Santificar el trabajo cotidiano

orar con el corazon abierto
No siempre la vida laboral es sencilla porque surgen dificultades o porque acomodarse al trabajo con otras personas no resulta fácil. Y pese a todos los inconvenientes que surjan, mi trabajo tengo que hacerlo siempre por amor a Dios. En realidad, la dignidad del trabajo radica en el amor. Lo pequeño y lo grande, lo aparentemente monótono y ordinario, lo escondido y lo más vistoso, lo que en apariencia parece insignificante, si está bien hecho y tiene un noble ideal es grande a los ojos de Dios.
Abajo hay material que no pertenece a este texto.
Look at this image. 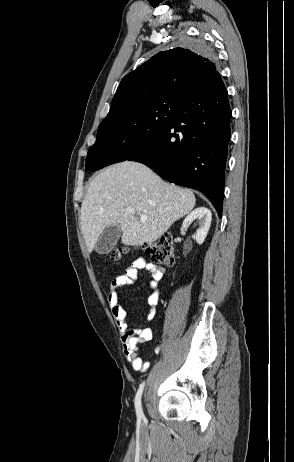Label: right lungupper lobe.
<instances>
[{
  "instance_id": "1",
  "label": "right lung upper lobe",
  "mask_w": 294,
  "mask_h": 462,
  "mask_svg": "<svg viewBox=\"0 0 294 462\" xmlns=\"http://www.w3.org/2000/svg\"><path fill=\"white\" fill-rule=\"evenodd\" d=\"M220 78L213 54L184 48L160 52L122 79L109 113L163 95L185 97Z\"/></svg>"
}]
</instances>
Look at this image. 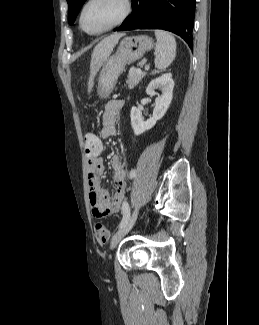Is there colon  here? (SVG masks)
Returning a JSON list of instances; mask_svg holds the SVG:
<instances>
[{
    "instance_id": "colon-1",
    "label": "colon",
    "mask_w": 259,
    "mask_h": 325,
    "mask_svg": "<svg viewBox=\"0 0 259 325\" xmlns=\"http://www.w3.org/2000/svg\"><path fill=\"white\" fill-rule=\"evenodd\" d=\"M85 151H94L96 149H102V138H97L94 133H87L84 137ZM95 234L98 241L106 243L110 238L109 230L102 224L97 223L95 226Z\"/></svg>"
}]
</instances>
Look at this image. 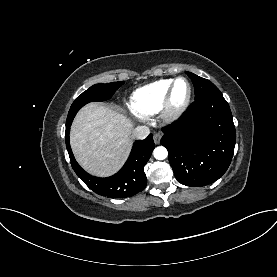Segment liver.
<instances>
[{
	"mask_svg": "<svg viewBox=\"0 0 277 277\" xmlns=\"http://www.w3.org/2000/svg\"><path fill=\"white\" fill-rule=\"evenodd\" d=\"M132 123L123 114L89 103L76 115L70 144L78 163L90 174L107 177L126 161L132 146Z\"/></svg>",
	"mask_w": 277,
	"mask_h": 277,
	"instance_id": "liver-1",
	"label": "liver"
}]
</instances>
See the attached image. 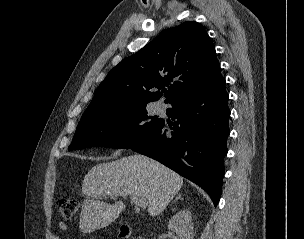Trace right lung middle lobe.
<instances>
[{
    "mask_svg": "<svg viewBox=\"0 0 304 239\" xmlns=\"http://www.w3.org/2000/svg\"><path fill=\"white\" fill-rule=\"evenodd\" d=\"M146 105L119 106L81 118L68 151L100 146L130 149L159 126Z\"/></svg>",
    "mask_w": 304,
    "mask_h": 239,
    "instance_id": "dd1d6c3e",
    "label": "right lung middle lobe"
}]
</instances>
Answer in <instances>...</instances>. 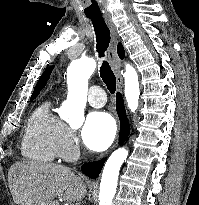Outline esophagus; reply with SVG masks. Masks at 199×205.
I'll return each instance as SVG.
<instances>
[{"mask_svg": "<svg viewBox=\"0 0 199 205\" xmlns=\"http://www.w3.org/2000/svg\"><path fill=\"white\" fill-rule=\"evenodd\" d=\"M105 21L110 29V32H111V42H110V46H109L108 58H109V61L111 63V66L115 72L117 86H118V89L120 90L122 88L123 79H122V76L120 73V66L121 65H120V61H119L117 51H116V46H117V42L119 40V37H118L116 26L113 23L112 19L110 17H106ZM109 152H110V150L105 152V153H102L97 158V160L103 159Z\"/></svg>", "mask_w": 199, "mask_h": 205, "instance_id": "34e87169", "label": "esophagus"}]
</instances>
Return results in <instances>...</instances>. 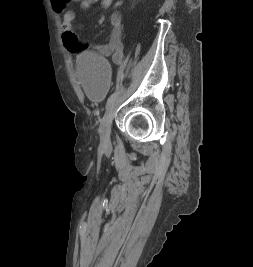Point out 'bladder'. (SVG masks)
<instances>
[{"label":"bladder","instance_id":"obj_1","mask_svg":"<svg viewBox=\"0 0 253 267\" xmlns=\"http://www.w3.org/2000/svg\"><path fill=\"white\" fill-rule=\"evenodd\" d=\"M76 77L86 95L102 100L109 88V67L107 60L95 52H84L76 62Z\"/></svg>","mask_w":253,"mask_h":267}]
</instances>
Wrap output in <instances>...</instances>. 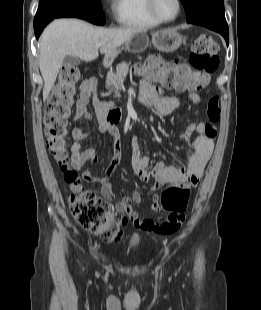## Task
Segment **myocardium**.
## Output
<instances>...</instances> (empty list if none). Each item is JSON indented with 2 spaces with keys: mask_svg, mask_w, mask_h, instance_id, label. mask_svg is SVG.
Listing matches in <instances>:
<instances>
[{
  "mask_svg": "<svg viewBox=\"0 0 261 310\" xmlns=\"http://www.w3.org/2000/svg\"><path fill=\"white\" fill-rule=\"evenodd\" d=\"M147 1V9L150 13V15L159 23H171L174 22L180 15L181 10H182V3L181 0H175L176 4H177V11L175 13V15L172 18L166 19L161 17L155 8V0H146Z\"/></svg>",
  "mask_w": 261,
  "mask_h": 310,
  "instance_id": "1",
  "label": "myocardium"
}]
</instances>
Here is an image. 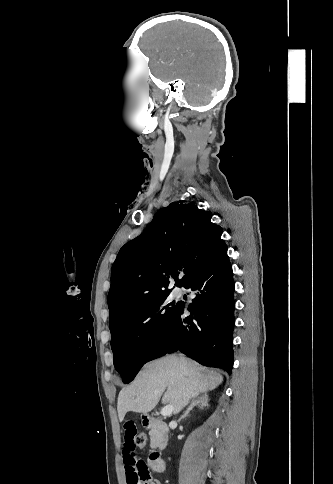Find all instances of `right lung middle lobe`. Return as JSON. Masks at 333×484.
I'll use <instances>...</instances> for the list:
<instances>
[{"instance_id": "1", "label": "right lung middle lobe", "mask_w": 333, "mask_h": 484, "mask_svg": "<svg viewBox=\"0 0 333 484\" xmlns=\"http://www.w3.org/2000/svg\"><path fill=\"white\" fill-rule=\"evenodd\" d=\"M179 304L169 293L139 306L110 327L114 366L123 382H131L172 325Z\"/></svg>"}]
</instances>
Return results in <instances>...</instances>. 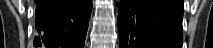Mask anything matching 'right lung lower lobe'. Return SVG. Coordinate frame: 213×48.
I'll return each instance as SVG.
<instances>
[{
  "instance_id": "98d812e1",
  "label": "right lung lower lobe",
  "mask_w": 213,
  "mask_h": 48,
  "mask_svg": "<svg viewBox=\"0 0 213 48\" xmlns=\"http://www.w3.org/2000/svg\"><path fill=\"white\" fill-rule=\"evenodd\" d=\"M35 46L83 48L92 0H36Z\"/></svg>"
}]
</instances>
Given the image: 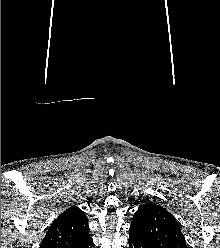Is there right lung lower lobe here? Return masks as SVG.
<instances>
[{
	"label": "right lung lower lobe",
	"instance_id": "obj_1",
	"mask_svg": "<svg viewBox=\"0 0 220 248\" xmlns=\"http://www.w3.org/2000/svg\"><path fill=\"white\" fill-rule=\"evenodd\" d=\"M92 246H93V241L91 240L83 245L78 246L77 248H92Z\"/></svg>",
	"mask_w": 220,
	"mask_h": 248
}]
</instances>
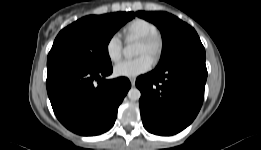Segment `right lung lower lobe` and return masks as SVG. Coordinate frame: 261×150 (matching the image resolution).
Here are the masks:
<instances>
[{
	"mask_svg": "<svg viewBox=\"0 0 261 150\" xmlns=\"http://www.w3.org/2000/svg\"><path fill=\"white\" fill-rule=\"evenodd\" d=\"M112 65L87 69L72 65L48 68L47 92L58 120L70 131L93 136L108 131L131 87L125 77L106 80Z\"/></svg>",
	"mask_w": 261,
	"mask_h": 150,
	"instance_id": "1",
	"label": "right lung lower lobe"
}]
</instances>
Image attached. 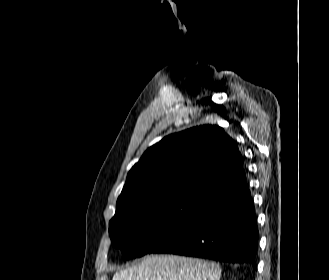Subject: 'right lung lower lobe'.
<instances>
[{"mask_svg":"<svg viewBox=\"0 0 329 280\" xmlns=\"http://www.w3.org/2000/svg\"><path fill=\"white\" fill-rule=\"evenodd\" d=\"M258 230L242 168L216 183L182 224L150 253L255 264Z\"/></svg>","mask_w":329,"mask_h":280,"instance_id":"obj_1","label":"right lung lower lobe"}]
</instances>
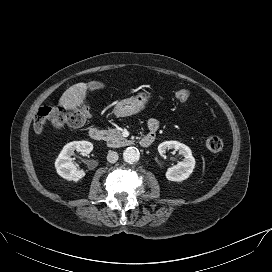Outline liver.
<instances>
[{
	"label": "liver",
	"mask_w": 272,
	"mask_h": 272,
	"mask_svg": "<svg viewBox=\"0 0 272 272\" xmlns=\"http://www.w3.org/2000/svg\"><path fill=\"white\" fill-rule=\"evenodd\" d=\"M87 85L85 83H77L69 87L60 97L58 107L63 109H76L83 105L86 98ZM53 111V114L59 112V108Z\"/></svg>",
	"instance_id": "liver-1"
}]
</instances>
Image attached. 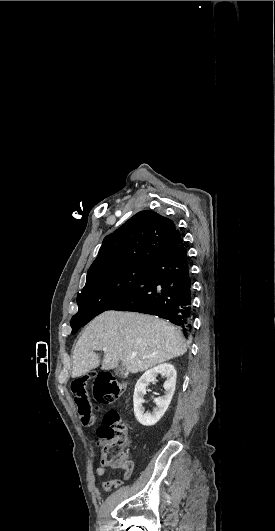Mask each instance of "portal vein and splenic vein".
<instances>
[{"instance_id": "18ae733b", "label": "portal vein and splenic vein", "mask_w": 275, "mask_h": 531, "mask_svg": "<svg viewBox=\"0 0 275 531\" xmlns=\"http://www.w3.org/2000/svg\"><path fill=\"white\" fill-rule=\"evenodd\" d=\"M103 351H107V349H103ZM132 357H137V353H132Z\"/></svg>"}]
</instances>
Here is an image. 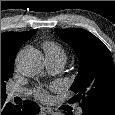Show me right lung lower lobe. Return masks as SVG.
<instances>
[{
  "label": "right lung lower lobe",
  "mask_w": 115,
  "mask_h": 115,
  "mask_svg": "<svg viewBox=\"0 0 115 115\" xmlns=\"http://www.w3.org/2000/svg\"><path fill=\"white\" fill-rule=\"evenodd\" d=\"M39 106L32 101H24L23 105L13 106L1 99V115H35L39 113Z\"/></svg>",
  "instance_id": "98d812e1"
}]
</instances>
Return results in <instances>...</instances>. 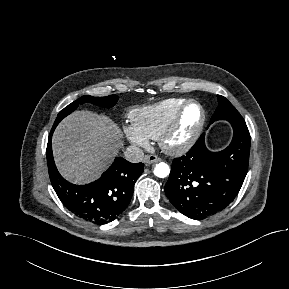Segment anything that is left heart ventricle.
I'll return each instance as SVG.
<instances>
[{
    "instance_id": "left-heart-ventricle-1",
    "label": "left heart ventricle",
    "mask_w": 289,
    "mask_h": 289,
    "mask_svg": "<svg viewBox=\"0 0 289 289\" xmlns=\"http://www.w3.org/2000/svg\"><path fill=\"white\" fill-rule=\"evenodd\" d=\"M200 119V110L196 105L187 108L181 127L175 136V140L182 141L187 138L195 129Z\"/></svg>"
}]
</instances>
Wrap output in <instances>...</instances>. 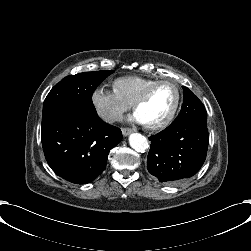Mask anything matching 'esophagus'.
I'll list each match as a JSON object with an SVG mask.
<instances>
[{"label":"esophagus","instance_id":"1","mask_svg":"<svg viewBox=\"0 0 251 251\" xmlns=\"http://www.w3.org/2000/svg\"><path fill=\"white\" fill-rule=\"evenodd\" d=\"M133 133V129H130V128H122V134L124 136H129L130 134Z\"/></svg>","mask_w":251,"mask_h":251}]
</instances>
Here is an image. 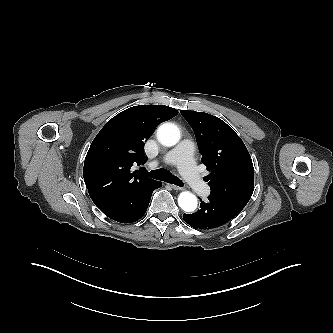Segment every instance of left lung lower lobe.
I'll list each match as a JSON object with an SVG mask.
<instances>
[{
  "mask_svg": "<svg viewBox=\"0 0 333 333\" xmlns=\"http://www.w3.org/2000/svg\"><path fill=\"white\" fill-rule=\"evenodd\" d=\"M200 201V209L196 213L183 215L184 221L191 227L199 229L217 228L239 214V212L211 195L208 196L207 202H203L201 199Z\"/></svg>",
  "mask_w": 333,
  "mask_h": 333,
  "instance_id": "left-lung-lower-lobe-1",
  "label": "left lung lower lobe"
}]
</instances>
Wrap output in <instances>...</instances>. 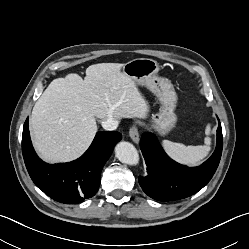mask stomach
I'll use <instances>...</instances> for the list:
<instances>
[{
    "mask_svg": "<svg viewBox=\"0 0 249 249\" xmlns=\"http://www.w3.org/2000/svg\"><path fill=\"white\" fill-rule=\"evenodd\" d=\"M159 64L148 58H136L122 67V72L130 77L135 84L145 86L160 101L159 112L152 115V127L165 136L176 125L177 116L174 113L177 95L171 82L158 76Z\"/></svg>",
    "mask_w": 249,
    "mask_h": 249,
    "instance_id": "obj_1",
    "label": "stomach"
}]
</instances>
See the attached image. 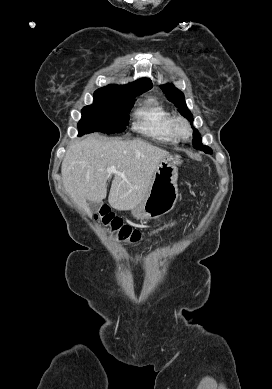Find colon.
Instances as JSON below:
<instances>
[{
	"mask_svg": "<svg viewBox=\"0 0 272 389\" xmlns=\"http://www.w3.org/2000/svg\"><path fill=\"white\" fill-rule=\"evenodd\" d=\"M99 220L113 233L116 238L124 243L136 244L143 238V233L140 230L134 229L131 226L124 224L121 218L109 211L107 208H103L99 212ZM179 221H173L166 225L155 229L152 234L158 232H169L177 227Z\"/></svg>",
	"mask_w": 272,
	"mask_h": 389,
	"instance_id": "colon-1",
	"label": "colon"
}]
</instances>
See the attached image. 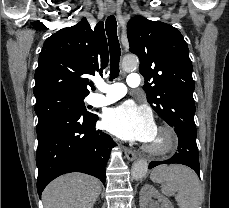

Y si lo hago por amor a Él, al Señor se le tengo que ofrecer todo en su conjunto. No le puedo ofrecer nada —insignificante o vistoso— que no sea constante, impecable, perfecto, honesto, digno, recto de intención y sin tacha. Cada jornada laboral de mi vida tiene que convertirse en una ofrenda amorosa a Dios, en Dios y para Dios.
Y no debo olvidar nunca que allí donde está mi trabajo también está Dios; en el trabajo puedo tener un hermoso encuentro cotidiano con el Señor. Mi trabajo es, así, mi camino de santificación. Un espacio para amar a Dios, al que ofrecerle mi tarea cotidiana; y un lugar para amar al compañero, al que servirle, ayudarle y serle de utilidad.
La realidad de mi vida laboral pasa como decía un santo contemporáneo por santificar mi trabajo, santificarme en el trabajo y santificar al prójimo con el trabajo. Sabiendo todo esto, ¿Es mi vida laboral, mi trabajo, un camino para mi santificación personal?

¡Señor, concédeme la gracia de convertir mi vida laboral en un medio para servir a la sociedad! ¡Concédeme, Señor, la gracia, de que mi trabajo sea un camino para llegar a la santidad, que sea un momento de oración, que tenga un sentido redentor! ¡Ayúdame, Señor, a hacer bien el trabajo como la hacías Tú cuando trabajabas en la carpintería de Nazaret! ¡Espíritu Santo, ayúdame que mi trabajo, mis esfuerzos cotidianos, mis laborales diarias incluso las más insignificantes sean una manera de honrar a Dios! ¡Que no me olvide cada día de ofrecer mi trabajo antes de comenzar para hacerlo honesto, profesional, digno, eficaz, imperfecto y recto de intención! ¡Concédeme, Espíritu Santo, a hacer las cosas con alegría! ¡Oriéntame siempre, Espíritu Santo, en mi tarea como un modo de santificarme cada día y de servir a los demás! ¡Haz, Espíritu Santo, que mi corazón comprenda siempre que lo que dignifica y dar valor a mi trabajo es el amor que ponga en él; amor a Dios y a amor a los demás! ¡Ayúdame a hacer siempre las cosas con profesionalidad, con interés, como un modo de santificación!